# README

Minimum notebook that allows you to run the demo locally. Automatically loads pretrained SVM and NN from google drive so that you do not need to train them.

Note: net_9d_scaling seems to be more resistant to hands that are far from the camera.

Note: demo now runs a neural network. Demo can be switched to run SVM by changing the TODOs.

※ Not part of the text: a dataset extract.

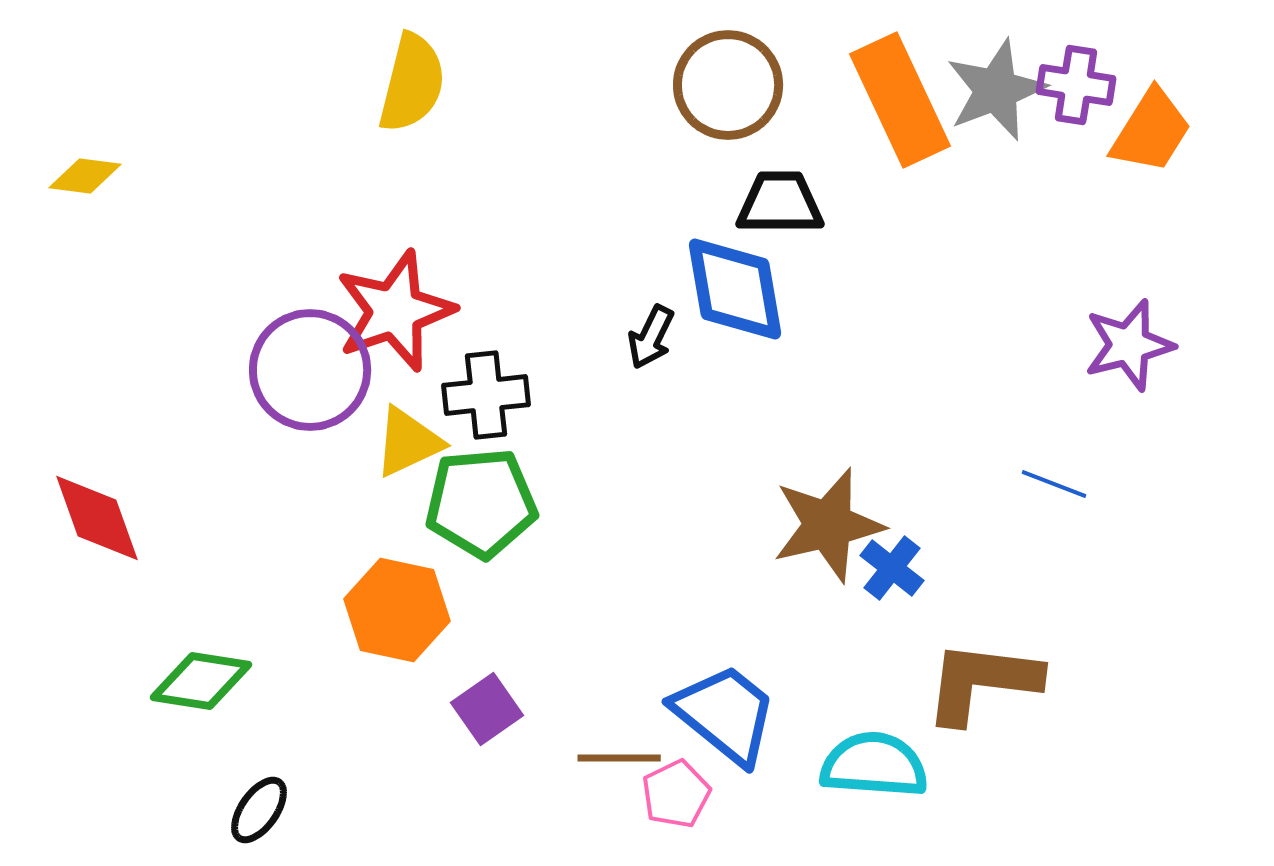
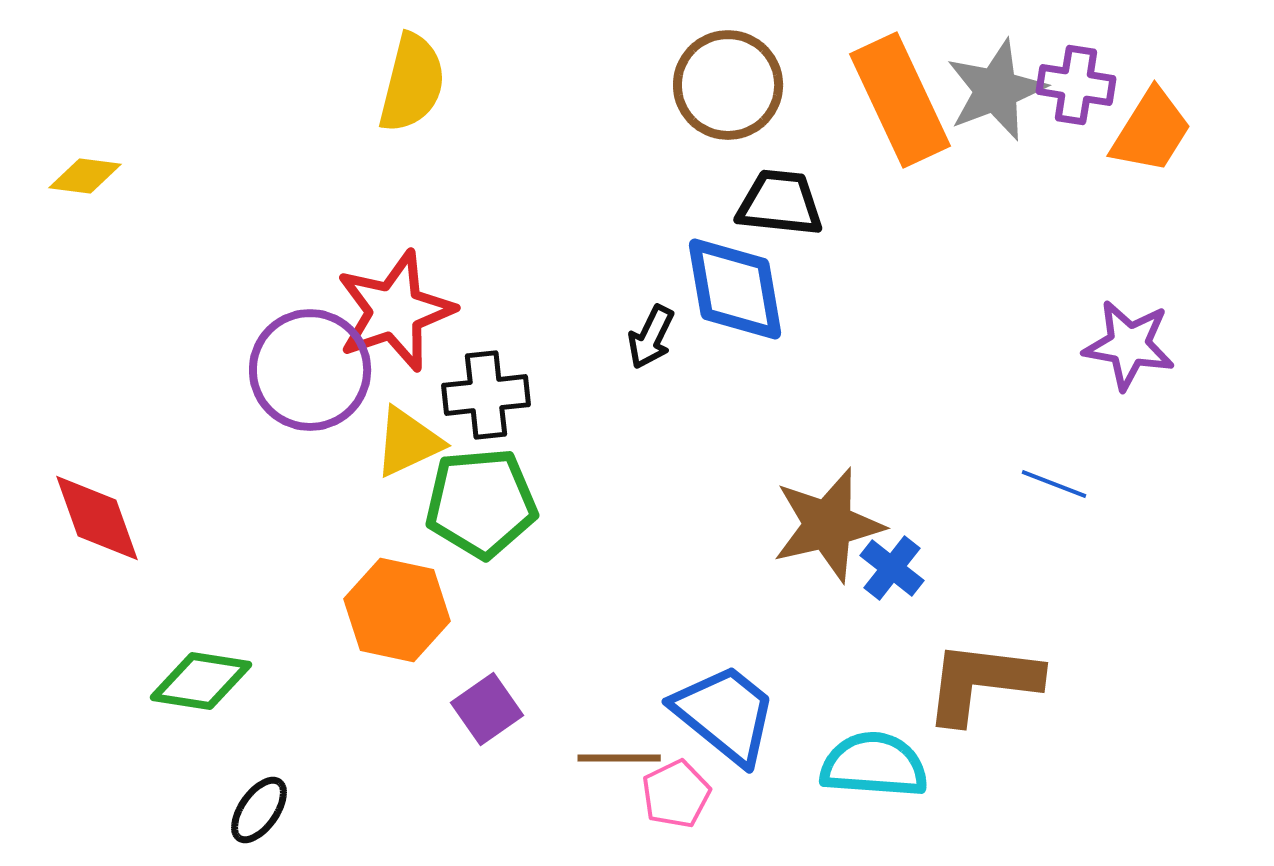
black trapezoid: rotated 6 degrees clockwise
purple star: rotated 24 degrees clockwise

Note: Only run this file on your local computer

This file is described as the game playing program in our paper

# Imports

In [None]:
%pip install gdown -q
# %pip install datasets
%pip install mediapipe -q

In [None]:
# from datasets import load_dataset
#mediapipe dependencies
import mediapipe as mp

#general dependencies
from sklearn.decomposition import PCA
import matplotlib.pyplot as plt
import numpy as np
import cv2
from PIL import Image
import shutil
import os
import pickle

# Utility Functions

In [None]:
# Stringify a numeric label into textual form
def decode_label(label):
    if label == 1:
        return "rock"
    elif label == 0:
        return "paper"
    elif label == 2:
        return "scissors"
    elif label == 3:
        return "none"
    return None
    # return "rock" if label == 1 else "paper" if label == 0 else "scissors"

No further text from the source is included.